Supplied entries.
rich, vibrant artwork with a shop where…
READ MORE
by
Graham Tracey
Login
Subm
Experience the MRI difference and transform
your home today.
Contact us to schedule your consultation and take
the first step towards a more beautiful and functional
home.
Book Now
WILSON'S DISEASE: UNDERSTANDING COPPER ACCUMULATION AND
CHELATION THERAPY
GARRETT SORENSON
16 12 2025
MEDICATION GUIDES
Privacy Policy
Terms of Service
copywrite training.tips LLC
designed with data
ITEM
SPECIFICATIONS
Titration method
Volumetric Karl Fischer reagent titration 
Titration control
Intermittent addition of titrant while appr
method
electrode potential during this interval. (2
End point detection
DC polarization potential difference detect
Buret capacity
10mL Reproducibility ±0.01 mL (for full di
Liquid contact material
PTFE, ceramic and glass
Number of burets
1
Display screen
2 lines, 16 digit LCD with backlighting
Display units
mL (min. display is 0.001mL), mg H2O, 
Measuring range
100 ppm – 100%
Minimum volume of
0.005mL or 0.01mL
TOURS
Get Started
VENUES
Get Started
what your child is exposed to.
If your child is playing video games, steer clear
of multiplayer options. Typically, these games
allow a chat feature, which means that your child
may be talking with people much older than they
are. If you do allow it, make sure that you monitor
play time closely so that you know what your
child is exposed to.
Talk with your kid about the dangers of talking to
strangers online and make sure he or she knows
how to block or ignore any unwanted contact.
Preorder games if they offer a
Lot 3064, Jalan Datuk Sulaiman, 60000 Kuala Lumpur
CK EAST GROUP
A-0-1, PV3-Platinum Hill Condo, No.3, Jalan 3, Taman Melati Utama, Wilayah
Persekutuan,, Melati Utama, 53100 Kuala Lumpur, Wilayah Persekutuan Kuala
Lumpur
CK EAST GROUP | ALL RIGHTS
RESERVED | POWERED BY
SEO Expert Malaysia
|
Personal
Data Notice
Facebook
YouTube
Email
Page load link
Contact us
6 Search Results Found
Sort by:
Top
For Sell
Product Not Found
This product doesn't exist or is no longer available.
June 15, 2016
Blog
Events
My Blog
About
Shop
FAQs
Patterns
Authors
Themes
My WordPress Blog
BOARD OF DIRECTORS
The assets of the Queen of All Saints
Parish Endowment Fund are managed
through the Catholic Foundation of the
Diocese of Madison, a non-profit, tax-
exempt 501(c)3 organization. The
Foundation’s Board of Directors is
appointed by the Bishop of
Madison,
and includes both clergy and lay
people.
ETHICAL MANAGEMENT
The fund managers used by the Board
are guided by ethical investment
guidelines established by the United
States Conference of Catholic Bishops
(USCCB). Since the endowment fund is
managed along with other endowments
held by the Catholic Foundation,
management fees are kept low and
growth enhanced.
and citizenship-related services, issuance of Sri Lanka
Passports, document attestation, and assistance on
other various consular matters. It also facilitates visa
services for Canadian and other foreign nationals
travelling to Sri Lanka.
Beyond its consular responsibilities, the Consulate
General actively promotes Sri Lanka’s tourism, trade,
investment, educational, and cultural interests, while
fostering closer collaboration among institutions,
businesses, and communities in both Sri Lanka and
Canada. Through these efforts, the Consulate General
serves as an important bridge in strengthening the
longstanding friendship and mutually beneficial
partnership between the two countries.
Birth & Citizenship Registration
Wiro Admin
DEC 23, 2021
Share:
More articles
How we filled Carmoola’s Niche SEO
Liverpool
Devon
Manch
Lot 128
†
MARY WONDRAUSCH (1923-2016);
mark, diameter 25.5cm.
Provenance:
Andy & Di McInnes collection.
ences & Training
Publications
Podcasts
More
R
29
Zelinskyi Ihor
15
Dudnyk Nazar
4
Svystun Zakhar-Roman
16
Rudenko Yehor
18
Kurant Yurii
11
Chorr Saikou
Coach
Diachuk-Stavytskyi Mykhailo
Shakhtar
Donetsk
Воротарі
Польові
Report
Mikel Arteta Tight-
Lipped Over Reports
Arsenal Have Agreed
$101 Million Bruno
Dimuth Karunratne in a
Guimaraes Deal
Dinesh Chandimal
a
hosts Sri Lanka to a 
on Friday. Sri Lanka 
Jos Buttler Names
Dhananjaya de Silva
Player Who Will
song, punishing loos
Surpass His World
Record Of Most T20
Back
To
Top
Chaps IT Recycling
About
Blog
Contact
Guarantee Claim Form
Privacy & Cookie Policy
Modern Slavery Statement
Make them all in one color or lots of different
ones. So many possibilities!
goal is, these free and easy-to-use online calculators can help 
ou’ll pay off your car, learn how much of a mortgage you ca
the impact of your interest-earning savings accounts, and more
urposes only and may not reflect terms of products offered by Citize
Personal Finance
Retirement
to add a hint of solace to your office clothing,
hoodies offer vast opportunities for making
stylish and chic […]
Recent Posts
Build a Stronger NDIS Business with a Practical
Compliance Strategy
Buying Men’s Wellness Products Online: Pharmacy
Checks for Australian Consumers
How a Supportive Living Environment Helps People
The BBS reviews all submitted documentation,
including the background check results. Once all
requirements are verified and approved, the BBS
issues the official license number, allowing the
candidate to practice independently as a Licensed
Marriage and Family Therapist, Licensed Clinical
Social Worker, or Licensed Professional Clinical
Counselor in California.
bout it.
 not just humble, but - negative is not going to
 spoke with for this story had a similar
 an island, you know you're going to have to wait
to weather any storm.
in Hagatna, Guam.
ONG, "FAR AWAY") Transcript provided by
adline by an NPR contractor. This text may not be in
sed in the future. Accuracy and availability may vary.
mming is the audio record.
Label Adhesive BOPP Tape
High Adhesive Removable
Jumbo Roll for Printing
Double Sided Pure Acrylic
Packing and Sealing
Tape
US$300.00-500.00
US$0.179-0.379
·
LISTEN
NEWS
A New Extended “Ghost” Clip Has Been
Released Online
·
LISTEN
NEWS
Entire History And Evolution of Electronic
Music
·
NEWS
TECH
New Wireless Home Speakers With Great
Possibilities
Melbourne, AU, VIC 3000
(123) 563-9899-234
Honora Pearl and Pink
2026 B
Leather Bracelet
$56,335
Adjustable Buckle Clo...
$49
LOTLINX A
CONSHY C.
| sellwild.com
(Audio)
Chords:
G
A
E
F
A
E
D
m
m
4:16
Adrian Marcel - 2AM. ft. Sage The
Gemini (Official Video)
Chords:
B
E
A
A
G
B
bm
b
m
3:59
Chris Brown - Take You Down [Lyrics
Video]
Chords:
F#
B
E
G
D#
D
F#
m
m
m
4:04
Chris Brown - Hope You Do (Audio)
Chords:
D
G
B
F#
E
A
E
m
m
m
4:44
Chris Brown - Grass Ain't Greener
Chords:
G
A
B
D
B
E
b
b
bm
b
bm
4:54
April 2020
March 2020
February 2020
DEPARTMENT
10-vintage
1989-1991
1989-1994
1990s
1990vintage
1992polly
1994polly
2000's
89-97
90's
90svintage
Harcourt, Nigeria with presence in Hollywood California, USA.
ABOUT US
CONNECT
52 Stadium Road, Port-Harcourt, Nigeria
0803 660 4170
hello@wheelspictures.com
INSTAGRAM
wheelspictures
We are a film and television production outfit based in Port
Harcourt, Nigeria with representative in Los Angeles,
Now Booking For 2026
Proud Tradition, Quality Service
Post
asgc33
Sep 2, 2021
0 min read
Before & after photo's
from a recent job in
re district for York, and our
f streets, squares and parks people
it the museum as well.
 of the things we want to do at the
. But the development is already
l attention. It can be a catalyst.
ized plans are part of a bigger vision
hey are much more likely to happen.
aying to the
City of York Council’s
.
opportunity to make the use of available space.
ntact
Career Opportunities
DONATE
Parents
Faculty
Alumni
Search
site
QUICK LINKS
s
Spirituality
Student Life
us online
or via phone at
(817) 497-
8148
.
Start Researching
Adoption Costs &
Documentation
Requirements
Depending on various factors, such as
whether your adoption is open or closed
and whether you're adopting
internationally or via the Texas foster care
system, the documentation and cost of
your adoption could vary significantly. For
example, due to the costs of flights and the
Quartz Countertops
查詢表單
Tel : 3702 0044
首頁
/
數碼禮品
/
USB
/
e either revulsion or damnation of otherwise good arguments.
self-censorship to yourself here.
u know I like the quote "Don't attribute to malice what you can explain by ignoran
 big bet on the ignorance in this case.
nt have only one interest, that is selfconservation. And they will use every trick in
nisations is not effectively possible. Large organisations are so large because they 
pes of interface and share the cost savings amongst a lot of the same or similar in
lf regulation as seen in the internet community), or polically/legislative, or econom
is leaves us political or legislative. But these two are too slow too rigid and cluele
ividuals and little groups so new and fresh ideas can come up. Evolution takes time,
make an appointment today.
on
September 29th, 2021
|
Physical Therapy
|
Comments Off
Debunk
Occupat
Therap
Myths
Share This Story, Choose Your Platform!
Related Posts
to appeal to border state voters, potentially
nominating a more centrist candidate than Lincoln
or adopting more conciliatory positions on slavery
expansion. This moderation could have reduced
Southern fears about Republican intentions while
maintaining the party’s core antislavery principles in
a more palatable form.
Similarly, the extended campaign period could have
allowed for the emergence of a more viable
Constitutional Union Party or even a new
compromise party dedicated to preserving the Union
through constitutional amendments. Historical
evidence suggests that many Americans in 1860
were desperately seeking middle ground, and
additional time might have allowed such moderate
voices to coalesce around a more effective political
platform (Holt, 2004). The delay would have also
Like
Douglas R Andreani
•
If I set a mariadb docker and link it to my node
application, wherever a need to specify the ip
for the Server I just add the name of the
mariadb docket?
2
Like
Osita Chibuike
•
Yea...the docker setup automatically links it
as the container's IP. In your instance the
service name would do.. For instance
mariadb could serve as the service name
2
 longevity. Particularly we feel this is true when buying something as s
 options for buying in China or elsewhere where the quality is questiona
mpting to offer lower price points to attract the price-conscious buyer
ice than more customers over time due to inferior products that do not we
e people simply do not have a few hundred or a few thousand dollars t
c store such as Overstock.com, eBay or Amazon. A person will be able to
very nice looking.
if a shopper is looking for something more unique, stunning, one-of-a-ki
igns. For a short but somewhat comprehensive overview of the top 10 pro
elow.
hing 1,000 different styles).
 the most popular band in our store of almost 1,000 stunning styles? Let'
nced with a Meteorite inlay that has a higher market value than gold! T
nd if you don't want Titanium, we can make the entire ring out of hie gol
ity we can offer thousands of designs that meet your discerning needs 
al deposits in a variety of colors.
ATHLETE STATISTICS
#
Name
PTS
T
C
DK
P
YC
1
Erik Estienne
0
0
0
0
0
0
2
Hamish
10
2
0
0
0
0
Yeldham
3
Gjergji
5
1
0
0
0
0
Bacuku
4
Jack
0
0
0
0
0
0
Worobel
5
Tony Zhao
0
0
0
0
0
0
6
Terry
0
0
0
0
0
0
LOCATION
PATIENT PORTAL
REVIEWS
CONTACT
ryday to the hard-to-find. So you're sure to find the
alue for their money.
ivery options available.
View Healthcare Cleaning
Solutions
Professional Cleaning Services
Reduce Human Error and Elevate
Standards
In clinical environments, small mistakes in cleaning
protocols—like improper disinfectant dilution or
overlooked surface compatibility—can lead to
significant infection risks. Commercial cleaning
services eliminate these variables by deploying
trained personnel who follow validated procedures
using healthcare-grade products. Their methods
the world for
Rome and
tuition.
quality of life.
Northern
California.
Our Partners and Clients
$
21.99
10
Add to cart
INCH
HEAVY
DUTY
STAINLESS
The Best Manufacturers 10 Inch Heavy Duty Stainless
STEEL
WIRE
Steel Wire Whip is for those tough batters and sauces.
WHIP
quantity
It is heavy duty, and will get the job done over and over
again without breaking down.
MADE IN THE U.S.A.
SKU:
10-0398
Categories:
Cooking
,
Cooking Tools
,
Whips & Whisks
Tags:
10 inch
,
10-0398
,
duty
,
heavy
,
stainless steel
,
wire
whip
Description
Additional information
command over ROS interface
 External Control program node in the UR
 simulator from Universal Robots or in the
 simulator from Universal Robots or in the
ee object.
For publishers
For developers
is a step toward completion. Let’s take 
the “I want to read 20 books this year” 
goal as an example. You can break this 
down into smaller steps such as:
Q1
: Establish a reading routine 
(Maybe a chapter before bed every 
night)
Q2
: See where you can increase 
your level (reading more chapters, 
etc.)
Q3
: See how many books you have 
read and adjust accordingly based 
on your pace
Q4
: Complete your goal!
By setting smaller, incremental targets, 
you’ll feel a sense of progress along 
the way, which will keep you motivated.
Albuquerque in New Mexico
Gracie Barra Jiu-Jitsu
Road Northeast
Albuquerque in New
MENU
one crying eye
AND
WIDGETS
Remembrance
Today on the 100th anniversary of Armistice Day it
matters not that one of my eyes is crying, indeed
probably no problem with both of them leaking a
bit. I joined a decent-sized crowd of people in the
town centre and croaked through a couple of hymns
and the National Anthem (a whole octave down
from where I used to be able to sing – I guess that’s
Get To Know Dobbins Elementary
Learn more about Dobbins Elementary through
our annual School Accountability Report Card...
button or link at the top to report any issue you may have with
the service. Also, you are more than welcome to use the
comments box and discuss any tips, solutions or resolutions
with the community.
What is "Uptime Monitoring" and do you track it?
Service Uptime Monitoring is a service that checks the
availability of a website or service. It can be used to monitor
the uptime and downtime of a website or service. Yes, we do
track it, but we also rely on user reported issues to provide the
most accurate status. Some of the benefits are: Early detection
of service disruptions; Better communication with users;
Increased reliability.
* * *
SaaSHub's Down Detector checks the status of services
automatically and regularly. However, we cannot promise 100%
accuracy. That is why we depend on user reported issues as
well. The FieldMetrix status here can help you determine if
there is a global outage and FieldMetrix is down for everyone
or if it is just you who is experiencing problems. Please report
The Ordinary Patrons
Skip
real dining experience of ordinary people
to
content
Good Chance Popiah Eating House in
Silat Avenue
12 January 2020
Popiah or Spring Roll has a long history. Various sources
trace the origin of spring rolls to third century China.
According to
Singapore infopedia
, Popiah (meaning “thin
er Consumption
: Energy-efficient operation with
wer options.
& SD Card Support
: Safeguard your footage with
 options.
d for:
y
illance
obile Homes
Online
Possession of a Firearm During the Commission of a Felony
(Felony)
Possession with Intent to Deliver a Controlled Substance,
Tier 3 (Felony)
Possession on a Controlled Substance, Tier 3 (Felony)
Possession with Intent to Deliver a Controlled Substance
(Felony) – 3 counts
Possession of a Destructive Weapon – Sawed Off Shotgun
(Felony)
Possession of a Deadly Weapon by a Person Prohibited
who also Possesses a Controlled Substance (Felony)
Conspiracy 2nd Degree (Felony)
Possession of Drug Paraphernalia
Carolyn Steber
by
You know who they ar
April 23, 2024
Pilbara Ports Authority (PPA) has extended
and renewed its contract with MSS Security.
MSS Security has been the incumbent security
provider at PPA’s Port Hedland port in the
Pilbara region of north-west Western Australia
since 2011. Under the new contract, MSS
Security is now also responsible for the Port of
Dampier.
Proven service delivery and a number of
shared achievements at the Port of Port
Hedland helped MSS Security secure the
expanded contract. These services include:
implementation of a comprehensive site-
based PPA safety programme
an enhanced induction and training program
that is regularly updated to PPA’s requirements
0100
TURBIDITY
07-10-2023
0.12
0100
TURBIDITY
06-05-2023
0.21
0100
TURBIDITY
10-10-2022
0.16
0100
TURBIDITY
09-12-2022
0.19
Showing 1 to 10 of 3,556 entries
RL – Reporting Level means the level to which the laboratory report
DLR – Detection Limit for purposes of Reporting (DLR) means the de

Instructions for the task. Return from the data every line that holds "different".

Result of the task.
Make them all in one color or lots of different
hing 1,000 different styles).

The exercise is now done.